Page-level text extractions

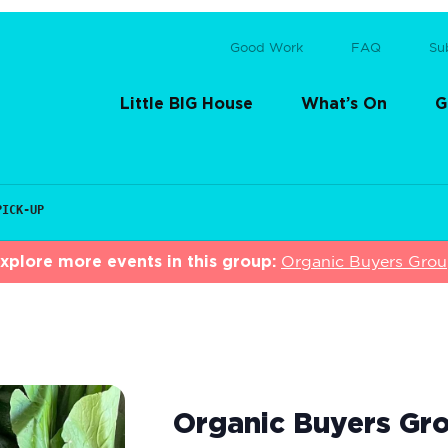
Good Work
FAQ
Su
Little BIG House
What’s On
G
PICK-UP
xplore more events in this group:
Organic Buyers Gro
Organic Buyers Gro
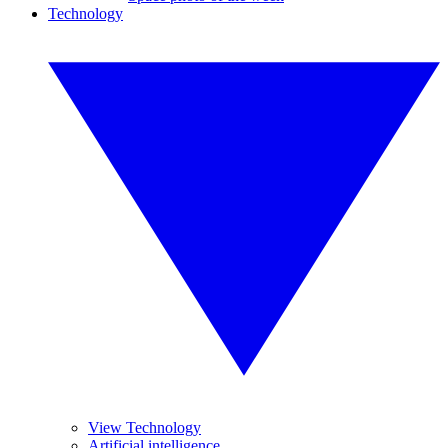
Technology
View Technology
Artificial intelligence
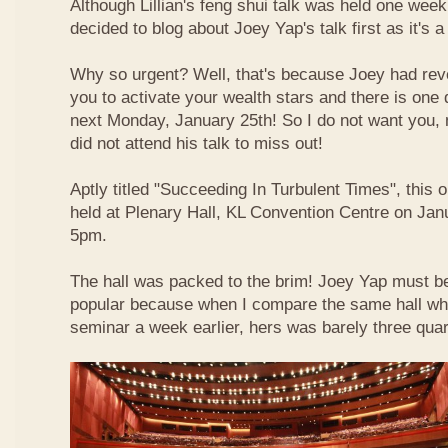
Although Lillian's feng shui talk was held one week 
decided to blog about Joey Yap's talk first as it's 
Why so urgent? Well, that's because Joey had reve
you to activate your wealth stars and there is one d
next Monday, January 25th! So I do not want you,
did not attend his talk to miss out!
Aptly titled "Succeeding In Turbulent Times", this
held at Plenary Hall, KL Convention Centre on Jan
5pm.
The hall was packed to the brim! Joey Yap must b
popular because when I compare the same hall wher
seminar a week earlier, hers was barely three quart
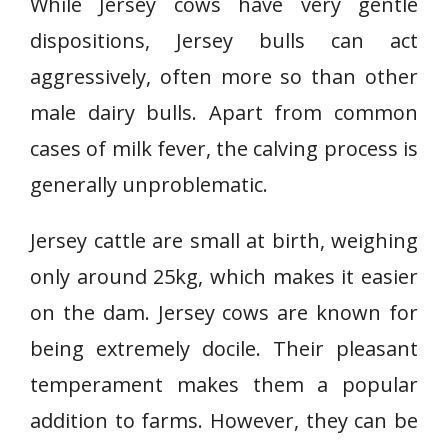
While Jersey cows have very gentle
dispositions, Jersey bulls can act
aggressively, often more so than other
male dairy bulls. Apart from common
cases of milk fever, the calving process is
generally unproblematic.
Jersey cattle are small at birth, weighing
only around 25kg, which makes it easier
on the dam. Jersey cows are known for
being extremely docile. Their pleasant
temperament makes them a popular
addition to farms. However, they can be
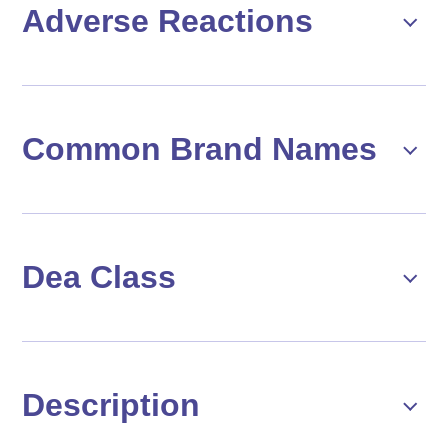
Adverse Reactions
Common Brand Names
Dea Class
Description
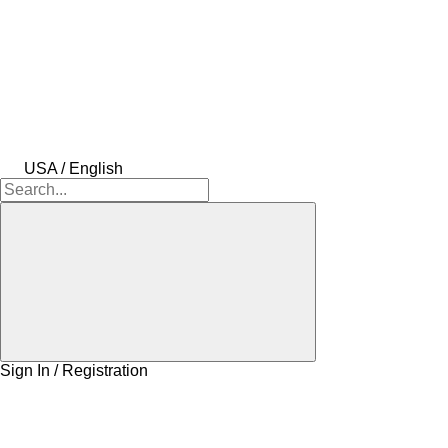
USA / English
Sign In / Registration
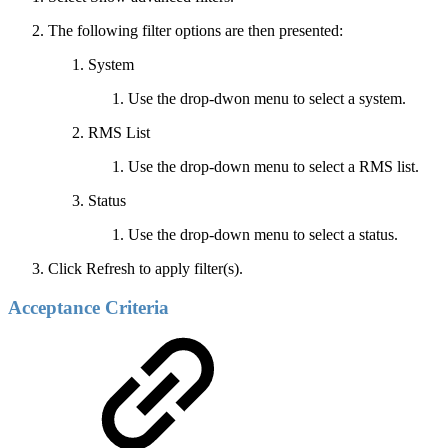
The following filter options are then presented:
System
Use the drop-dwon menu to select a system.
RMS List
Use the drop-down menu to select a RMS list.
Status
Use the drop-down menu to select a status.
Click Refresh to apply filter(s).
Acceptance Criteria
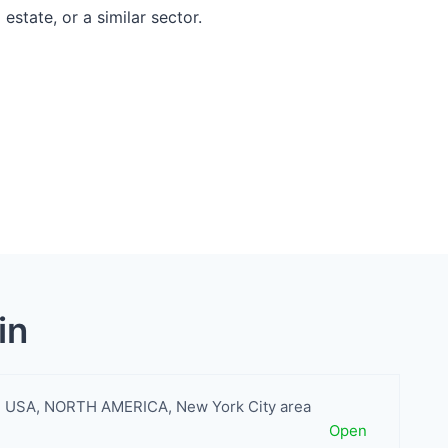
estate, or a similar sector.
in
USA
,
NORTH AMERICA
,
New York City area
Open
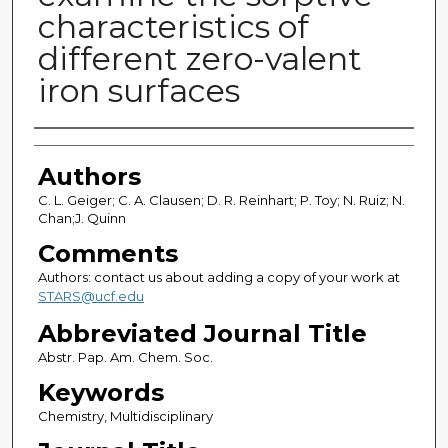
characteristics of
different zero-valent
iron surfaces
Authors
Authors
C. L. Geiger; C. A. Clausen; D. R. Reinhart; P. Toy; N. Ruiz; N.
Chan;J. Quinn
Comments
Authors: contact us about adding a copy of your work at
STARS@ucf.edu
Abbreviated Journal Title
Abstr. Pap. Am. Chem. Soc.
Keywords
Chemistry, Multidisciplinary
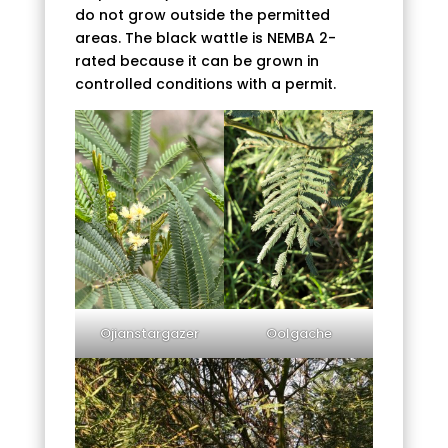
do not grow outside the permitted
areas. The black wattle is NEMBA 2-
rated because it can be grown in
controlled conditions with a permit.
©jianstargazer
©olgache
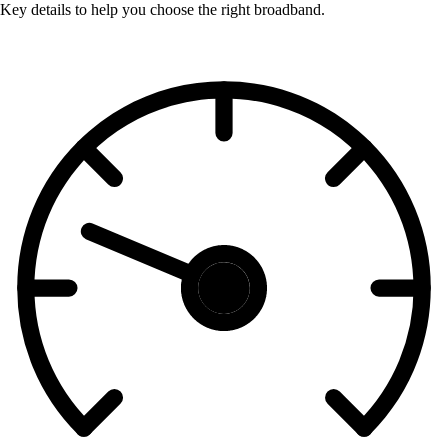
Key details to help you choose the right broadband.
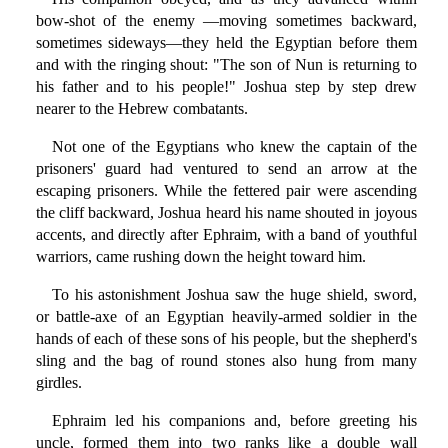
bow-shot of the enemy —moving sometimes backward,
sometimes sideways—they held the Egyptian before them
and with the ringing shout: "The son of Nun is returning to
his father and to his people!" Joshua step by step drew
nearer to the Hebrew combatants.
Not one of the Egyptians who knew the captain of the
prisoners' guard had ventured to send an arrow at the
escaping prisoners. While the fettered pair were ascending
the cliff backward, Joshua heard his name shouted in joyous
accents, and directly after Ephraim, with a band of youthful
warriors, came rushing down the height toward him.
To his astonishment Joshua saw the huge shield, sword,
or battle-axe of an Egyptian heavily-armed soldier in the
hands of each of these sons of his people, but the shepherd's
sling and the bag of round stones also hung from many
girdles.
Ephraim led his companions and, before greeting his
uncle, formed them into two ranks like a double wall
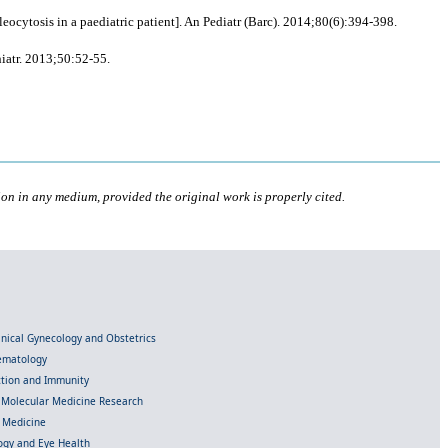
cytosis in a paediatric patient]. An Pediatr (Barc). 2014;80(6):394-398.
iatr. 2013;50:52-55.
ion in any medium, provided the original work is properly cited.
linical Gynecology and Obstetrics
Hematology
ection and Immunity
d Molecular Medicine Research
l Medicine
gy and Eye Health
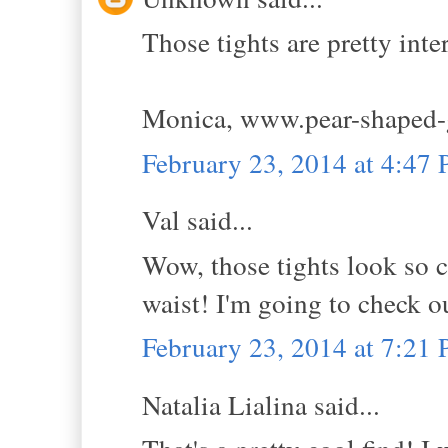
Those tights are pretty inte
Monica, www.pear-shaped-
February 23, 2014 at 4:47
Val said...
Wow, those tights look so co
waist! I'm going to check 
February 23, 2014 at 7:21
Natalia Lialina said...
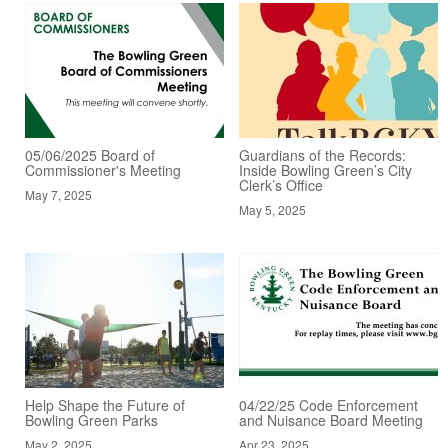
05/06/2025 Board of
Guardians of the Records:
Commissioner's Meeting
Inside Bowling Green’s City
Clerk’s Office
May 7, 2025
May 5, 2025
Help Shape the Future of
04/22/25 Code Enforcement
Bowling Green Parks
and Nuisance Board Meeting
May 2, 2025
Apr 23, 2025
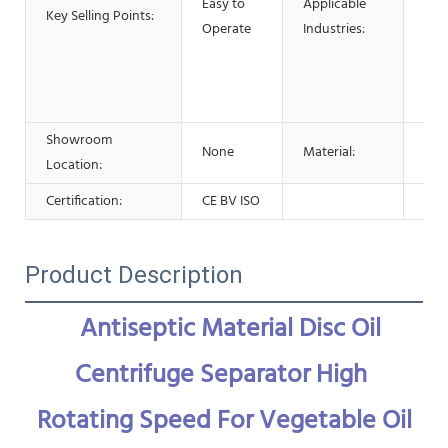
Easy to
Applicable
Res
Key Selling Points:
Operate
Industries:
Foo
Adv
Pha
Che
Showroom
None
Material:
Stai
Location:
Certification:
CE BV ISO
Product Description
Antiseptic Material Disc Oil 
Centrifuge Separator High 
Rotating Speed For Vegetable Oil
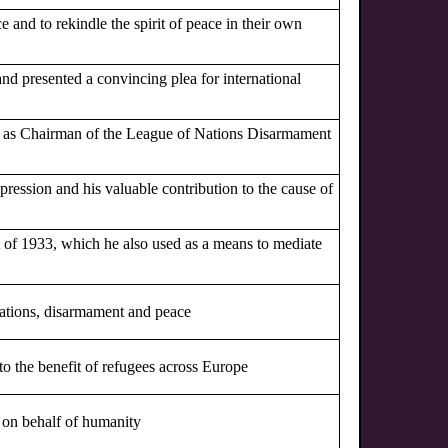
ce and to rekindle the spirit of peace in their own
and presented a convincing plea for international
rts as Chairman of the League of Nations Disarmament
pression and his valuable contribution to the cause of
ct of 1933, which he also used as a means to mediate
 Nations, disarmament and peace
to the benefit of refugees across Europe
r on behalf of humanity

__WORK TASK__: Return every entry above word for word, leaving pictures out.

__TASK ANSWER__:
Good Work
FAQ
Su
Little BIG House
What’s On
G
PICK-UP
xplore more events in this group:
Organic Buyers Gro
Organic Buyers Gro
Technology
View Technology
Artificial intelligence
Although Lillian's feng shui talk was held one week 
decided to blog about Joey Yap's talk first as it's 
Why so urgent? Well, that's because Joey had reve
you to activate your wealth stars and there is one d
next Monday, January 25th! So I do not want you,
did not attend his talk to miss out!
Aptly titled "Succeeding In Turbulent Times", this
held at Plenary Hall, KL Convention Centre on Jan
5pm.
The hall was packed to the brim! Joey Yap must b
popular because when I compare the same hall wher
seminar a week earlier, hers was barely three quart
While Jersey cows have very gentle
dispositions, Jersey bulls can act
aggressively, often more so than other
male dairy bulls. Apart from common
cases of milk fever, the calving process is
generally unproblematic.
Jersey cattle are small at birth, weighing
only around 25kg, which makes it easier
on the dam. Jersey cows are known for
being extremely docile. Their pleasant
temperament makes them a popular
addition to farms. However, they can be
Adverse Reactions
Common Brand Names
Dea Class
Description
USA / English
Sign In / Registration
The following filter options are then presented:
System
Use the drop-dwon menu to select a system.
RMS List
Use the drop-down menu to select a RMS list.
Status
Use the drop-down menu to select a status.
Click Refresh to apply filter(s).
Acceptance Criteria
estate, or a similar sector.
in
USA
,
NORTH AMERICA
,
New York City area
Open
characteristics of
different zero-valent
iron surfaces
Authors
Authors
C. L. Geiger; C. A. Clausen; D. R. Reinhart; P. Toy; N. Ruiz; N.
Chan;J. Quinn
Comments
Authors: contact us about adding a copy of your work at
STARS@ucf.edu
Abbreviated Journal Title
Abstr. Pap. Am. Chem. Soc.
Keywords
Chemistry, Multidisciplinary
do not grow outside the permitted
areas. The black wattle is NEMBA 2-
rated because it can be grown in
controlled conditions with a permit.
©jianstargazer
©olgache
Key details to help you choose the right broadband.
bow-shot of the enemy —moving sometimes backward,
sometimes sideways—they held the Egyptian before them
and with the ringing shout: "The son of Nun is returning to
his father and to his people!" Joshua step by step drew
nearer to the Hebrew combatants.
Not one of the Egyptians who knew the captain of the
prisoners' guard had ventured to send an arrow at the
escaping prisoners. While the fettered pair were ascending
the cliff backward, Joshua heard his name shouted in joyous
accents, and directly after Ephraim, with a band of youthful
warriors, came rushing down the height toward him.
To his astonishment Joshua saw the huge shield, sword,
or battle-axe of an Egyptian heavily-armed soldier in the
hands of each of these sons of his people, but the shepherd's
sling and the bag of round stones also hung from many
girdles.
Ephraim led his companions and, before greeting his
uncle, formed them into two ranks like a double wall
cytosis in a paediatric patient]. An Pediatr (Barc). 2014;80(6):394-398.
iatr. 2013;50:52-55.
ion in any medium, provided the original work is properly cited.
linical Gynecology and Obstetrics
Hematology
ection and Immunity
d Molecular Medicine Research
l Medicine
gy and Eye Health
Those tights are pretty inte
Monica, www.pear-shaped-
February 23, 2014 at 4:47
Val said...
Wow, those tights look so co
waist! I'm going to check 
February 23, 2014 at 7:21
Natalia Lialina said...
05/06/2025 Board of
Guardians of the Records:
Commissioner's Meeting
Inside Bowling Green’s City
Clerk’s Office
May 7, 2025
May 5, 2025
Help Shape the Future of
04/22/25 Code Enforcement
Bowling Green Parks
and Nuisance Board Meeting
May 2, 2025
Apr 23, 2025
Easy to
Applicable
Res
Key Selling Points:
Operate
Industries:
Foo
Adv
Pha
Che
Showroom
None
Material:
Stai
Location:
Certification:
CE BV ISO
Product Description
Antiseptic Material Disc Oil 
Centrifuge Separator High 
Rotating Speed For Vegetable Oil
ce and to rekindle the spirit of peace in their own
and presented a convincing plea for international
rts as Chairman of the League of Nations Disarmament
pression and his valuable contribution to the cause of
ct of 1933, which he also used as a means to mediate
 Nations, disarmament and peace
to the benefit of refugees across Europe
r on behalf of humanity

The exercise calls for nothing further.